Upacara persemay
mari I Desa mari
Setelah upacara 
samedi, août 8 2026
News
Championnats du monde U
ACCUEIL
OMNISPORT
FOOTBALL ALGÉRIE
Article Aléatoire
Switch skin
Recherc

---*---

Task statement
An exact copy of the lines from the one holding "samedi, août 8 2026" through the end of the data is the whole answer.

Answer box
samedi, août 8 2026
News
Championnats du monde U
ACCUEIL
OMNISPORT
FOOTBALL ALGÉRIE
Article Aléatoire
Switch skin
Recherc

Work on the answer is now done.